«Lo scopo principale del mio lavoro è quello di ispirare le persone a usare la loro immaginazione e a rendere il loro ambiente più eccitante». Con queste parole, l’architetto e designer d’interni Verner Panton riassumeva l’essenza del suo approccio creativo. Panton, che ha aperto il suo studio a Copenhagen nel 1955, è celebre per le sue collaborazioni con diversi produttori di mobili e tessuti, e per le sue innovative creazioni che sfidano le convenzioni tradizionali del design, tra tutte la sedia Panton ideata per Vitra nel 1959. Oggi però parliamo di un pezzo meno popolare ma ancora incredibilmente attuale. Living Sculpture – esposto al Centre Pompidou di Parigi – è a tutti gli effetti un divano anche se, come dice il titolo, sembra più essere una scultura. Decisamente pop e a tratti psichedelica, la struttura morbida non punta solo al comfort che un divano richiede, quanto piuttosto a diventare una vera e propria experience per i suoi fruitori.

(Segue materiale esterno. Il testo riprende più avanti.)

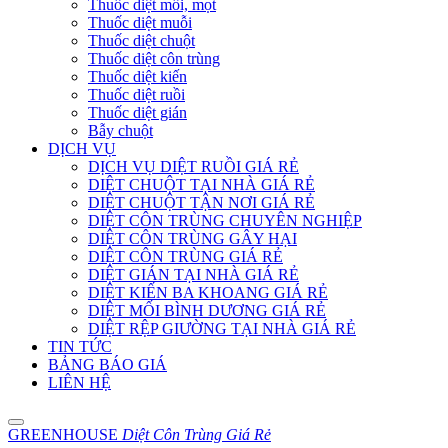
Thuốc diệt mối, mọt
Thuốc diệt muỗi
Thuốc diệt chuột
Thuốc diệt côn trùng
Thuốc diệt kiến
Thuốc diệt ruồi
Thuốc diệt gián
Bẫy chuột
DỊCH VỤ
DỊCH VỤ DIỆT RUỒI GIÁ RẺ
DIỆT CHUỘT TẠI NHÀ GIÁ RẺ
DIỆT CHUỘT TẬN NƠI GIÁ RẺ
DIỆT CÔN TRÙNG CHUYÊN NGHIỆP
DIỆT CÔN TRÙNG GÂY HẠI
DIỆT CÔN TRÙNG GIÁ RẺ
DIỆT GIÁN TẠI NHÀ GIÁ RẺ
DIỆT KIẾN BA KHOANG GIÁ RẺ
DIỆT MỐI BÌNH DƯƠNG GIÁ RẺ
DIỆT RỆP GIƯỜNG TẠI NHÀ GIÁ RẺ
TIN TỨC
BẢNG BÁO GIÁ
LIÊN HỆ
GREENHOUSE
Diệt Côn Trùng Giá Rẻ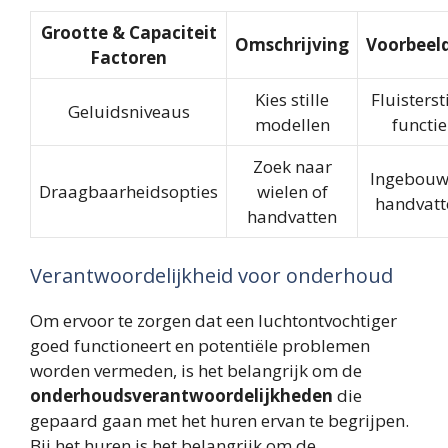
Grootte & Capaciteit
Omschrijving
Voorbeel
Factoren
Kies stille
Fluistersti
Geluidsniveaus
modellen
functie
Zoek naar
Ingebou
Draagbaarheidsopties
wielen of
handvatt
handvatten
Verantwoordelijkheid voor onderhoud
Om ervoor te zorgen dat een luchtontvochtiger
goed functioneert en potentiële problemen
worden vermeden, is het belangrijk om de
onderhoudsverantwoordelijkheden
die
gepaard gaan met het huren ervan te begrijpen.
Bij het huren is het belangrijk om de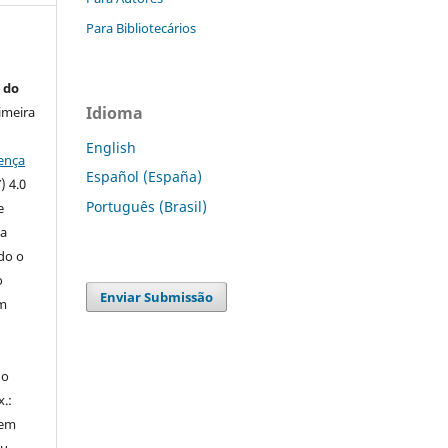
Para Bibliotecários
 do
Idioma
imeira
English
ença
Español (España)
) 4.0
Português (Brasil)
e
 a
ndo o
o
Enviar Submissão
m
do
x.:
 em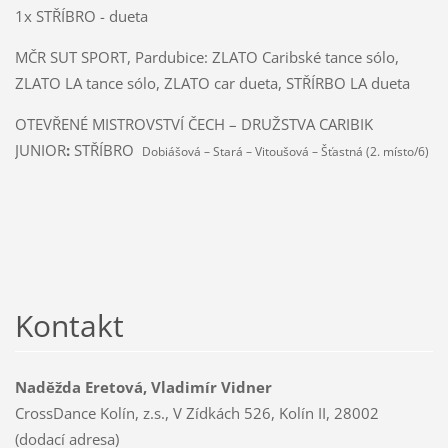
1x STŘÍBRO - dueta
MČR SUT SPORT, Pardubice: ZLATO Caribské tance sólo,
ZLATO LA tance sólo, ZLATO car dueta, STŘÍRBO LA dueta
OTEVŘENÉ MISTROVSTVÍ ČECH – DRUŽSTVA CARIBIK
JUNIOR
:
STŘÍBRO
Dobiášová – Stará – Vitoušová – Šťastná (2. místo/6)
Kontakt
Naděžda Eretová, Vladimír Vidner
CrossDance Kolín, z.s., V Zídkách 526, Kolín II, 28002
(dodací adresa)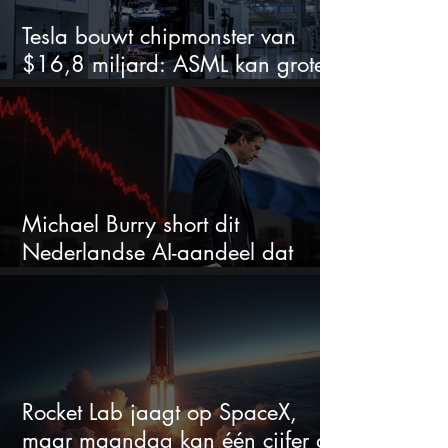
Tesla bouwt chipmonster van
$16,8 miljard: ASML kan grote
winnaar worden
Michael Burry short dit
Nederlandse AI-aandeel dat
maar liefst 684% groeit
Rocket Lab jaagt op SpaceX,
maar maandag kan één cijfer de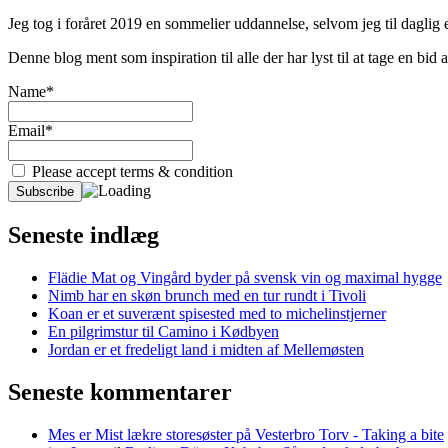
Jeg tog i foråret 2019 en sommelier uddannelse, selvom jeg til daglig er
Denne blog ment som inspiration til alle der har lyst til at tage en bi
Name*
Email*
Please accept terms & condition
Seneste indlæg
Flädie Mat og Vingård byder på svensk vin og maximal hygge
Nimb har en skøn brunch med en tur rundt i Tivoli
Koan er et suverænt spisested med to michelinstjerner
En pilgrimstur til Camino i Kødbyen
Jordan er et fredeligt land i midten af Mellemøsten
Seneste kommentarer
Mes er Mist lækre storesøster på Vesterbro Torv - Taking a bite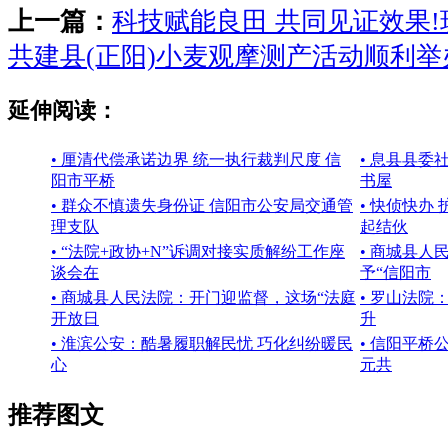
上一篇：
科技赋能良田 共同见证效果
共建县(正阳)小麦观摩测产活动顺利举
延伸阅读：
• 厘清代偿承诺边界 统一执行裁判尺度 信
• 息县县委
阳市平桥
书屋
• 群众不慎遗失身份证 信阳市公安局交通管
• 快侦快办
理支队
起结伙
• “法院+政协+N”诉调对接实质解纷工作座
• 商城县
谈会在
予“信阳市
• 商城县人民法院：开门迎监督，这场“法庭
• 罗山法院
开放日
升
• 淮滨公安：酷暑履职解民忧 巧化纠纷暖民
• 信阳平桥
心
元共
推荐图文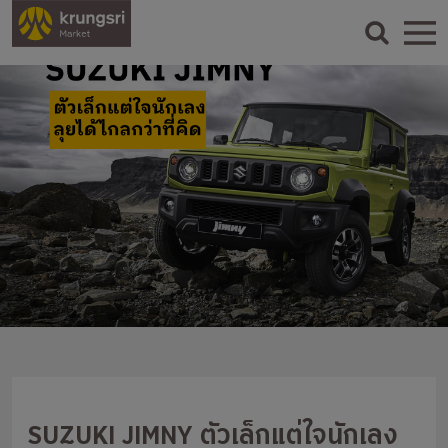
SUZUKI JIMNY ตัวเล็กแต่ใจนักเลง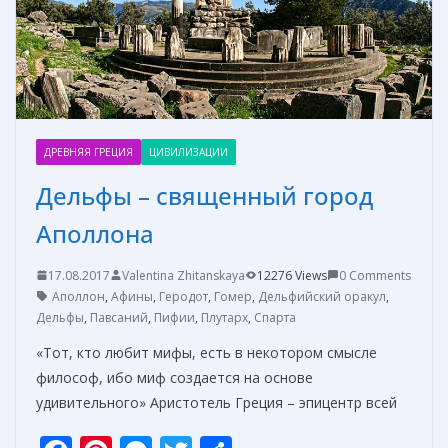
ь
ДРЕВНЯЯ ГРЕЦИЯ
ЦИВИЛИЗАЦИИ
Дельфы – священный город
Аполлона
17.08.2017
Valentina Zhitanskaya
12276 Views
0 Comments
Аполлон
,
Афины
,
Геродот
,
Гомер
,
Дельфийский оракул
,
Дельфы
,
Павсаний
,
Пифии
,
Плутарх
,
Спарта
«Тот, кто любит мифы, есть в некотором смысле
философ, ибо миф создается на основе
удивительного» Аристотель Греция – эпицентр всей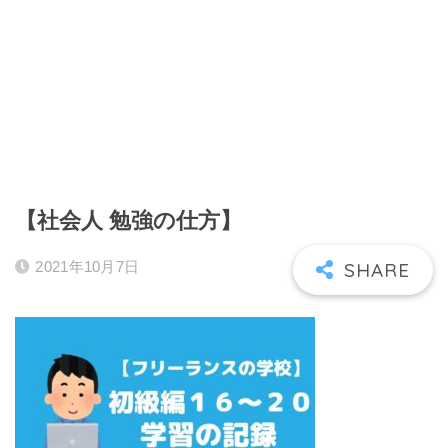
【社会人 勉強の仕方】
2021年10月7日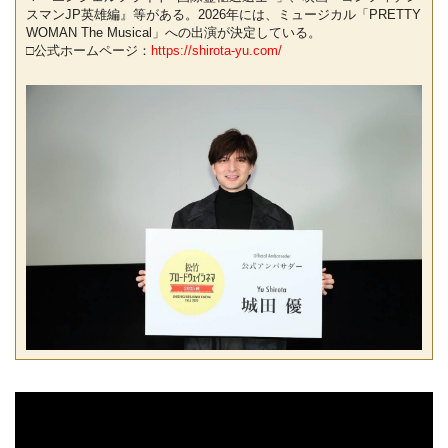
スマンJP英雄編』等がある。2026年には、ミュージカル「PRETTY
WOMAN The Musical」への出演が決定している。
□公式ホームページ：
https://shirota-yu.com/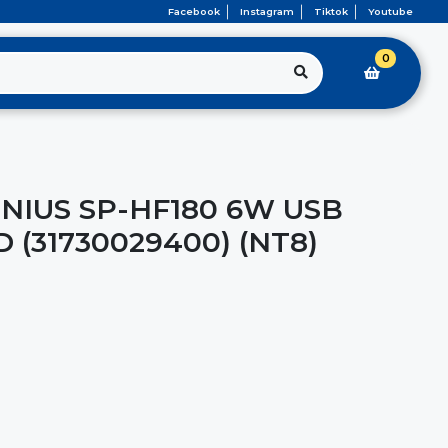
Facebook
Instagram
Tiktok
Youtube
0
NIUS SP-HF180 6W USB
(31730029400) (NT8)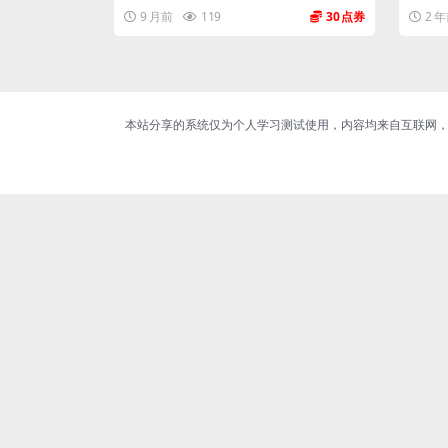
9 月前
119
30
2 
本站分享的系统仅为个人学习测试使用，内容均来自互联网，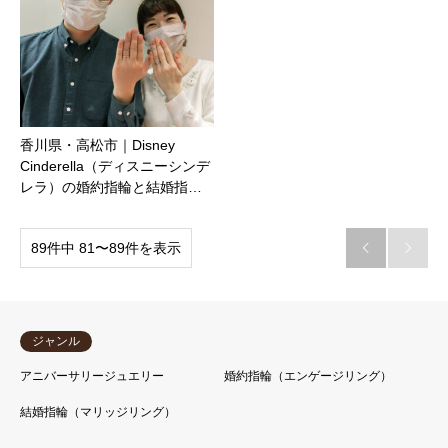
香川県・高松市｜Disney
Cinderella（ディスニーシンデ
レラ）の婚約指輪と結婚指…
89件中 81〜89件を表示


ジャンル
アニバーサリージュエリー
婚約指輪（エンゲージリング）
結婚指輪（マリッジリング）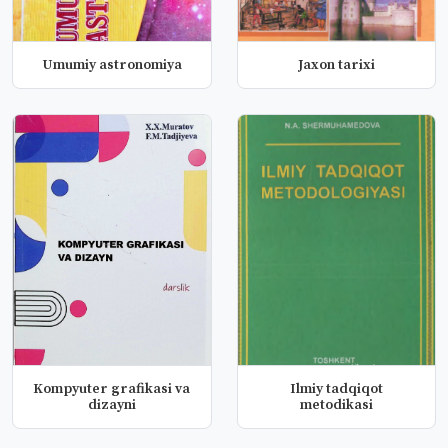
Umumiy astronomiya
Jaxon tarixi
Kompyuter grafikasi va
Ilmiy tadqiqot
dizayni
metodikasi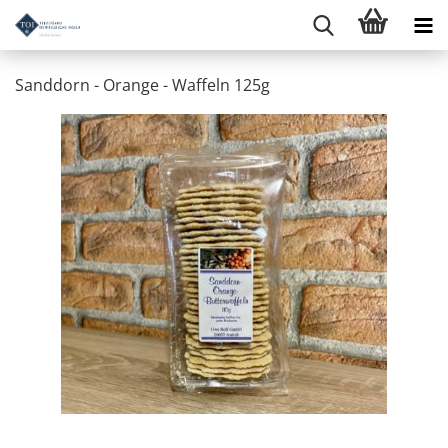
Sanddorn - Orange - Waffeln 125g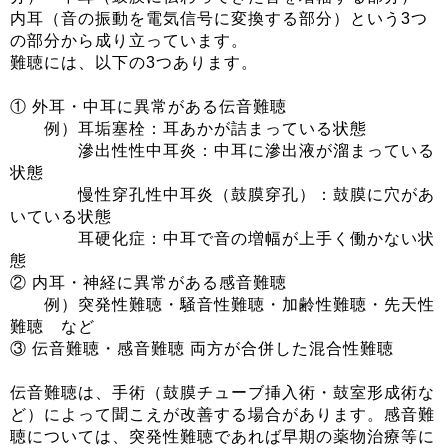
内耳（音の振動を電気信号に変換する部分）という3つ
の部分から成り立っています。
難聴には、以下の3つあります。
① 外耳・中耳に異常がある伝音難聴
例）耳垢塞栓：耳あかが詰まっている状態
滲出性性中耳炎：中耳に滲出液が溜まっている
状態
慢性穿孔性中耳炎（鼓膜穿孔）：鼓膜に穴があ
いている状態
耳硬化症：中耳で音の増幅が上手く働かない状
態
② 内耳・神経に異常がある感音難聴
例）突発性難聴・騒音性難聴・加齢性難聴・先天性
難聴 など
③ 伝音難聴・感音難聴 両方が合併した混合性難聴
伝音難聴は、手術（鼓膜チューブ挿入術・鼓室形成術な
ど）によって聞こえが改善する場合があります。感音難
聴については、突発性難聴であれば早期の薬物治療等に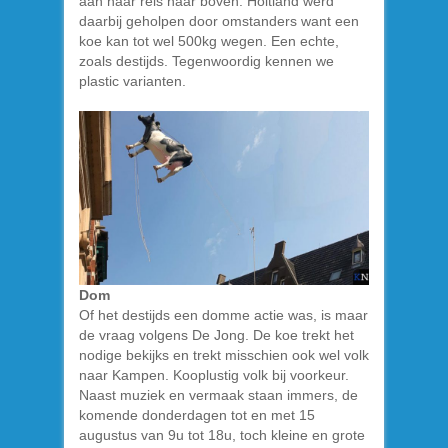
aan haar reis naar boven. Holtland werd
daarbij geholpen door omstanders want een
koe kan tot wel 500kg wegen. Een echte,
zoals destijds. Tegenwoordig kennen we
plastic varianten.
Dom
Of het destijds een domme actie was, is maar
de vraag volgens De Jong. De koe trekt het
nodige bekijks en trekt misschien ook wel volk
naar Kampen. Kooplustig volk bij voorkeur.
Naast muziek en vermaak staan immers, de
komende donderdagen tot en met 15
augustus van 9u tot 18u, toch kleine en grote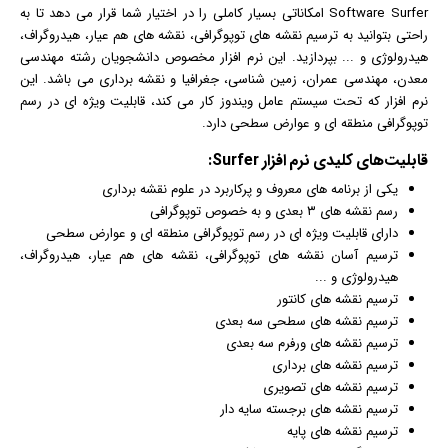
Software Surfer امکاناتی بسیار کاملی را در اختیار شما قرار می دهد تا به
راحتی بتوانید به ترسیم نقشه های توپوگرافی، نقشه های هم عیار، هیدروگراف،
هیدرولوژی و ... بپردازید. این نرم افزار مخصوص دانشجویان رشته مهندسی
معدن، مهندسی عمران، زمین شناسی، جغرافیا و نقشه برداری می باشد. این
نرم افزار که تحت سیستم عامل
ویندوز
کار می کند، قابلیت ویژه ای در رسم
توپوگرافی منطقه ای و عوارض سطحی دارد.
قابلیت‌های کلیدی
نرم افزار
Surfer:
یکی از برنامه های معروف و پرکاربرد در علوم نقشه برداری
رسم نقشه های ۳ بعدی و به خصوص توپوگرافی
دارای قابلیت ویژه ای در رسم توپوگرافی منطقه ای و عوارض سطحی
ترسیم آسان نقشه های توپوگرافی، نقشه های هم عیار، هیدروگراف،
هیدرولوژی و ...
ترسیم نقشه های کانتور
ترسیم نقشه های سطحی سه بعدی
ترسیم نقشه های ورفرم سه بعدی
ترسیم نقشه های برداری
ترسیم نقشه های تصویری
ترسیم نقشه های برجسته سایه دار
ترسیم نقشه های پایه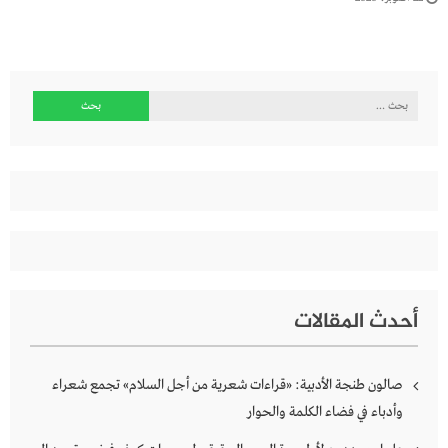
البحث
عن:
أحدث المقالات
صالون طنجة الأدبية: «قراءات شعرية من أجل السلام» تجمع شعراء
وأدباء في فضاء الكلمة والحوار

Verner Panton realizza Living Sculpture per la sua residenza privata, tra il 1970 e il 1971. Il relax era senza dubbio il suo obiettivo, ma anche l’interazione e il divertimento. I colori vivaci e i materiali morbidi sono in grado di stimolare la vista e il tatto, mentre l’impatto delle dimensioni di questa scultura-divano elevano lo spazio domestico a una dimensione artistica. Insomma, a distanza di più di quarant’anni la visione di Panton continua a ispirare i designer contemporanei, dimostrando che l’immaginazione e l’innovazione possono trasformare anche gli spazi più ordinari in opere d’arte incredibili.